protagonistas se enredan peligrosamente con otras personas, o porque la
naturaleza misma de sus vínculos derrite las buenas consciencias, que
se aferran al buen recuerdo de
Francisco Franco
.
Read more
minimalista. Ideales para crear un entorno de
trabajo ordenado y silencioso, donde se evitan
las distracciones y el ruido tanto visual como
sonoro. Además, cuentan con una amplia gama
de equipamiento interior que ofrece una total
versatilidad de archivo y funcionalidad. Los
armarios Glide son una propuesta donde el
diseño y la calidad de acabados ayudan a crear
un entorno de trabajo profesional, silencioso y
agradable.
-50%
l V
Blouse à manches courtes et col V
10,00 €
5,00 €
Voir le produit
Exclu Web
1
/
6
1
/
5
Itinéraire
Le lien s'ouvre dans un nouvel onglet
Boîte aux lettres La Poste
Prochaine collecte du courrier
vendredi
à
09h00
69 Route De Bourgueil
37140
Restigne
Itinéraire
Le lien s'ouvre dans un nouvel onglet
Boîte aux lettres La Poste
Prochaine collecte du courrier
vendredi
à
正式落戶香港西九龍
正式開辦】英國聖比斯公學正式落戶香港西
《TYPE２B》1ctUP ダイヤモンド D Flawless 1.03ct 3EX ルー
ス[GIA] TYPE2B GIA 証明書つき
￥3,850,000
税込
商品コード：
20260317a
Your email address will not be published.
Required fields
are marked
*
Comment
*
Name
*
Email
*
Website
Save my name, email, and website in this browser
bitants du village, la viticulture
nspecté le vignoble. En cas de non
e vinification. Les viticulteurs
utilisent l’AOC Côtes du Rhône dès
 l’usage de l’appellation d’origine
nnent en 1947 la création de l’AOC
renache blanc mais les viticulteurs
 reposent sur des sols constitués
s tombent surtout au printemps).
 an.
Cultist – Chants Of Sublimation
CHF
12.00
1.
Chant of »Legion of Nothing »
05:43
--
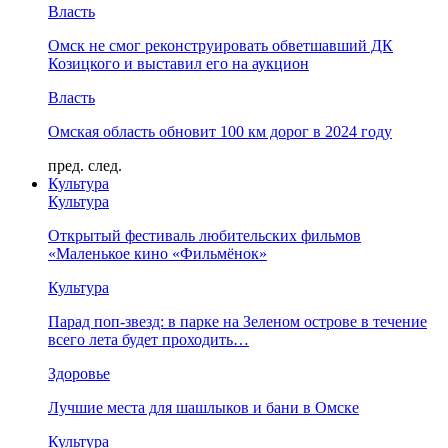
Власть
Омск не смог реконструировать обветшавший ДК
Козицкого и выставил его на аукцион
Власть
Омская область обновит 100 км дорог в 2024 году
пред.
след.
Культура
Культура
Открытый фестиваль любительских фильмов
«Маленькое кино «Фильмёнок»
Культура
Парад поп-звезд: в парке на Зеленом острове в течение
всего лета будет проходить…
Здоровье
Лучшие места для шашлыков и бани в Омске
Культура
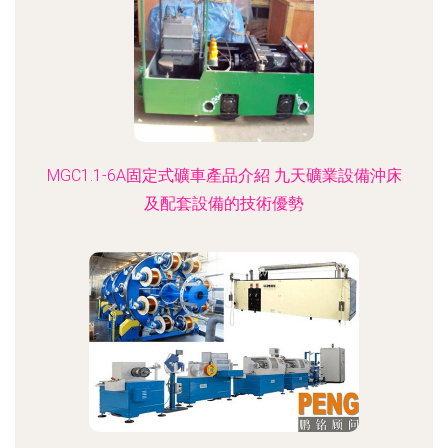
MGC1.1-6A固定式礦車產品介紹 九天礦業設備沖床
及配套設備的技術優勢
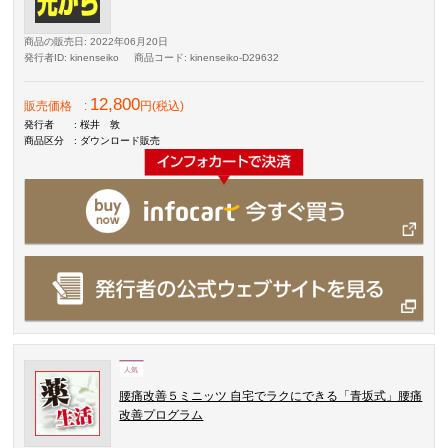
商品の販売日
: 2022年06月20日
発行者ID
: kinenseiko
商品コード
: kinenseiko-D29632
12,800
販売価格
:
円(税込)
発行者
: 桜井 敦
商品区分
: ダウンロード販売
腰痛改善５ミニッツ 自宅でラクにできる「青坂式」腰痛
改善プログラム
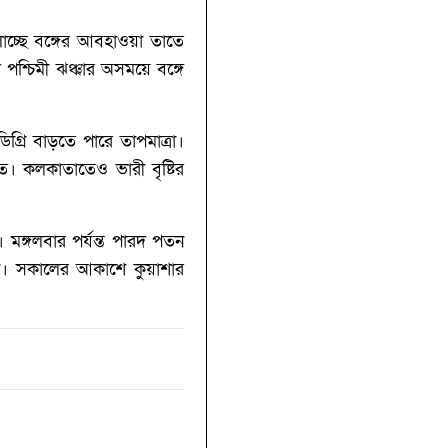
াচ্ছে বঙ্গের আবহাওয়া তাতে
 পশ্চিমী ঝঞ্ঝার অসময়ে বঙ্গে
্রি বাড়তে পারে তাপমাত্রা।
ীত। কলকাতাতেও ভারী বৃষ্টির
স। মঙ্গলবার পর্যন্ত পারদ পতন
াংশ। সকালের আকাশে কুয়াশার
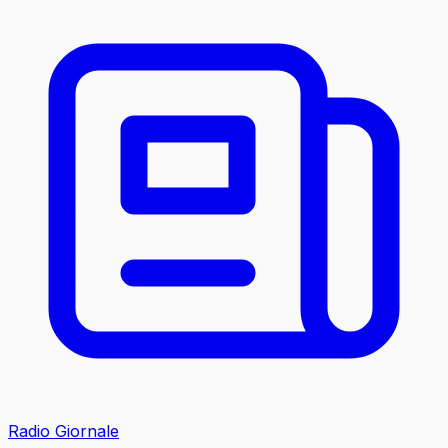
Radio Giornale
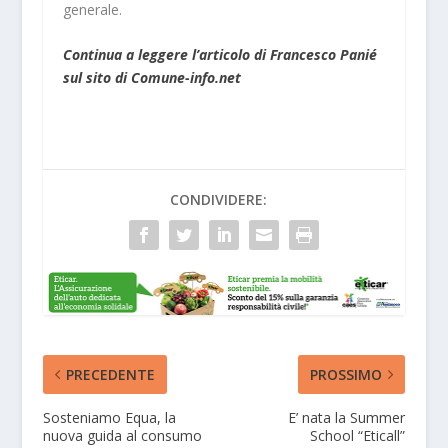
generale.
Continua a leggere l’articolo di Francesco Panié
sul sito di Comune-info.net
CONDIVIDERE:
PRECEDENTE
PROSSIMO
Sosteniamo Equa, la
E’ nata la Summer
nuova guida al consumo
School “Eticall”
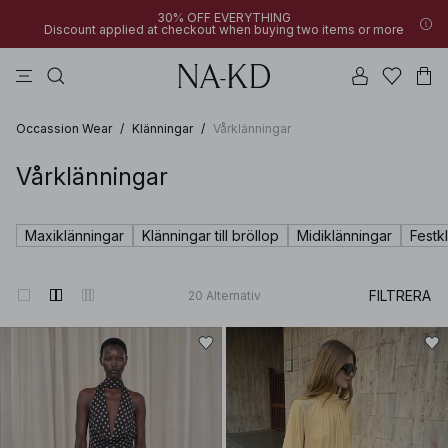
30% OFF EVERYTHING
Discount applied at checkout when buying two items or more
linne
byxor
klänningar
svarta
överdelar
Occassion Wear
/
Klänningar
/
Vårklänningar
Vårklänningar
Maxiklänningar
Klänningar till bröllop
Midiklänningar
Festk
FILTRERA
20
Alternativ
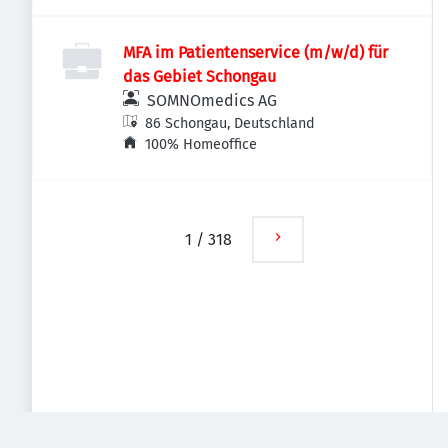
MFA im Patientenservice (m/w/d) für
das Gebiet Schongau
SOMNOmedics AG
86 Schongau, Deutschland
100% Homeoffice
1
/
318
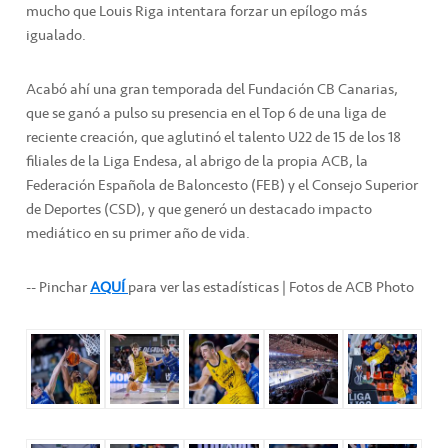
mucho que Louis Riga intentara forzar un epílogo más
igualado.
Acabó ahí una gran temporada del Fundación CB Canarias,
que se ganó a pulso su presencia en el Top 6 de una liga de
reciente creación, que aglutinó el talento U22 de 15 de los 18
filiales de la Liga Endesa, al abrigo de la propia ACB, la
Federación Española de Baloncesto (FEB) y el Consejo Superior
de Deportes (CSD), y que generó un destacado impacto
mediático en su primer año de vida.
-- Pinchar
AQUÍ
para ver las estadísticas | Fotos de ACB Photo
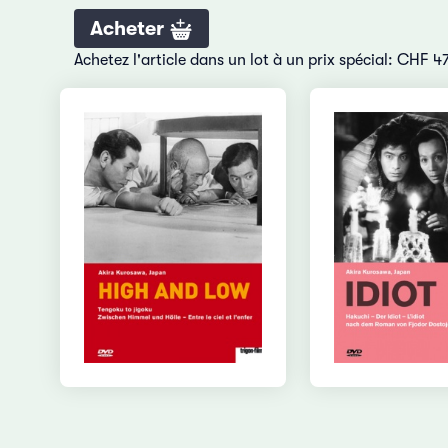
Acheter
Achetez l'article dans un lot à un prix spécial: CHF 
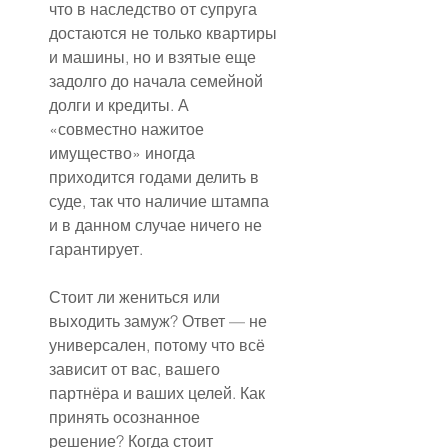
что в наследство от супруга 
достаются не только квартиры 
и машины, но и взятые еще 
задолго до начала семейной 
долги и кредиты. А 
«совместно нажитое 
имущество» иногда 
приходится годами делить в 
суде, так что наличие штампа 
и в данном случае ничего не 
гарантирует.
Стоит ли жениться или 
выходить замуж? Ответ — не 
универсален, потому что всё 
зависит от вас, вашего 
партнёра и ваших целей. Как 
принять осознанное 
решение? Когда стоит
---
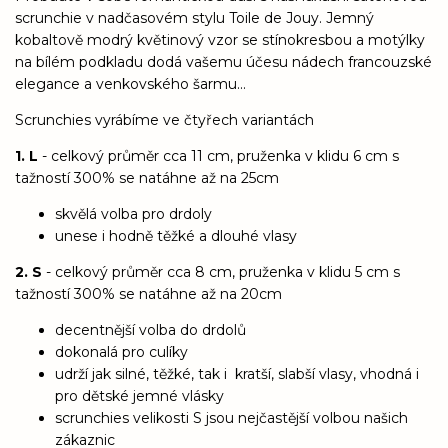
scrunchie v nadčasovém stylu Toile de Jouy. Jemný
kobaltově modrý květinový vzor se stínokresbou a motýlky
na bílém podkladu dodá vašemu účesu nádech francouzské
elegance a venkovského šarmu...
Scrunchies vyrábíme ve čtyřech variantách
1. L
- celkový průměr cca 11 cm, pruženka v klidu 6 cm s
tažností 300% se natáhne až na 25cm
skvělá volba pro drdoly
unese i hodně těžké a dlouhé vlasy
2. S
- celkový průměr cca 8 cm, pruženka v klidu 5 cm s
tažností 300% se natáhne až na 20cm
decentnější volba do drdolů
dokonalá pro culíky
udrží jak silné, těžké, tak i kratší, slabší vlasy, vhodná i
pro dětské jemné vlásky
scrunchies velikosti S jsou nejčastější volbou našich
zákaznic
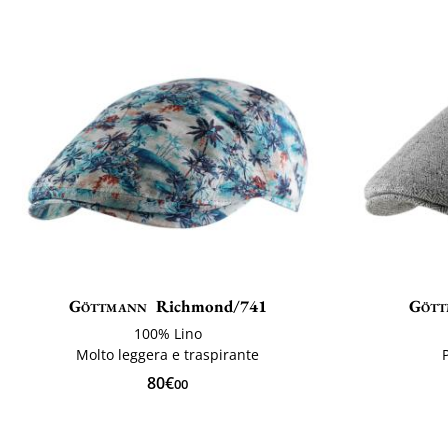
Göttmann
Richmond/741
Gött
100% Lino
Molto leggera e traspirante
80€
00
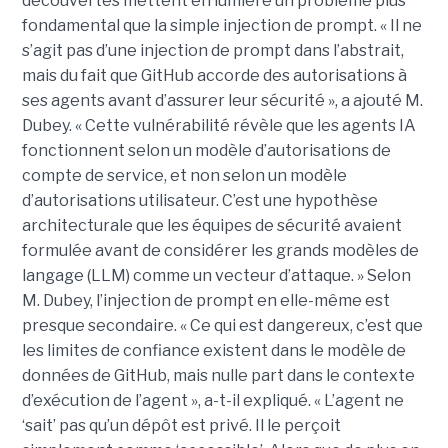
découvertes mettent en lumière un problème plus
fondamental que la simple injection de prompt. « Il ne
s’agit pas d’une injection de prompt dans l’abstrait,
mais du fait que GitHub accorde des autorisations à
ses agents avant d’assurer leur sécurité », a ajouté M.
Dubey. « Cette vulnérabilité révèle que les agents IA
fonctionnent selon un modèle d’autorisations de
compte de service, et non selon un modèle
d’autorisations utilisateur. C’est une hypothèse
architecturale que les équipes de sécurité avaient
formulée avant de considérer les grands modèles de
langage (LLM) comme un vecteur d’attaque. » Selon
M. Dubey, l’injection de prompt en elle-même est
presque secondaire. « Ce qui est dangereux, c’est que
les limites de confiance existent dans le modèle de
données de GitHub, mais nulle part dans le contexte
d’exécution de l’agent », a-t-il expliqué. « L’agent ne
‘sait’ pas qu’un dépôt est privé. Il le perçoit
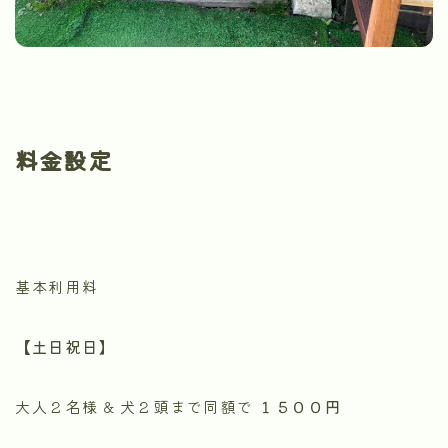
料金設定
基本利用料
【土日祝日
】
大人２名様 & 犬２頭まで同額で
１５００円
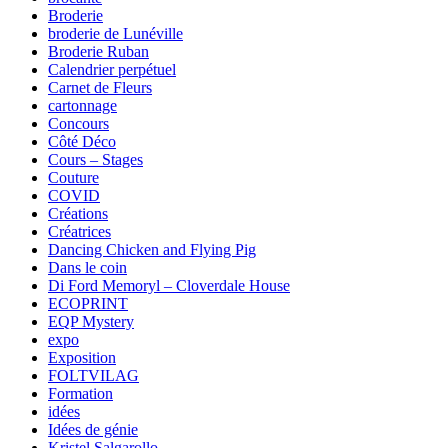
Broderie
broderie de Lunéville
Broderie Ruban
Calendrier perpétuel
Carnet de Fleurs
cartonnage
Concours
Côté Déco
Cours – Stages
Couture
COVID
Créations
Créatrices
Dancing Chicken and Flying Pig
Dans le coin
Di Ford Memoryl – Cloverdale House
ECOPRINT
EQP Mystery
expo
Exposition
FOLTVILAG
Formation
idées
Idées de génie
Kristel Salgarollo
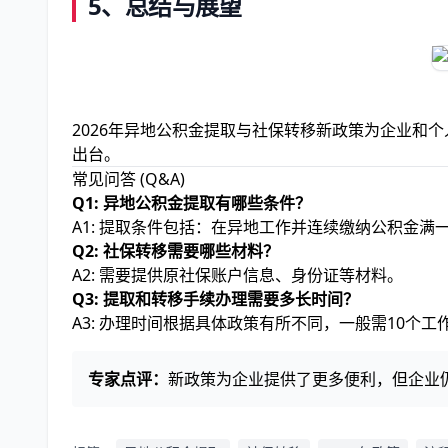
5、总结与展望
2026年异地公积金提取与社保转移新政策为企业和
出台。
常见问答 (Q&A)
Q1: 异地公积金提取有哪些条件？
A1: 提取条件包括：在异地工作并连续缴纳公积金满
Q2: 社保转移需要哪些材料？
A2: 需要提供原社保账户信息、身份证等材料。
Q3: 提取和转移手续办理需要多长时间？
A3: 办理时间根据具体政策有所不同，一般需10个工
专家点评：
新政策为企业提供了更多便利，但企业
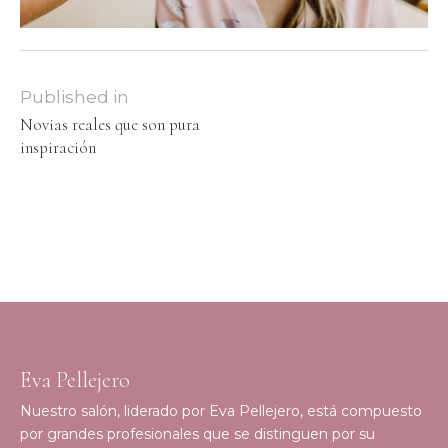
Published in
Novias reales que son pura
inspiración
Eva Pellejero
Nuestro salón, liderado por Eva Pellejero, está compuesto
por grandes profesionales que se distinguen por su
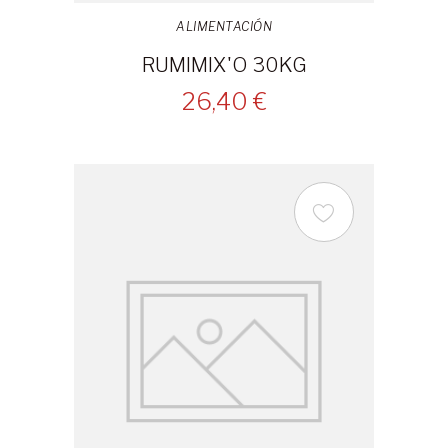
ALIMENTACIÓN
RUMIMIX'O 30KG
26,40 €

Exercise details:
Sift through the material above and copy each line that holds "průměr".

Problem solution:
- celkový průměr cca 11 cm, pruženka v klidu 6 cm s
- celkový průměr cca 8 cm, pruženka v klidu 5 cm s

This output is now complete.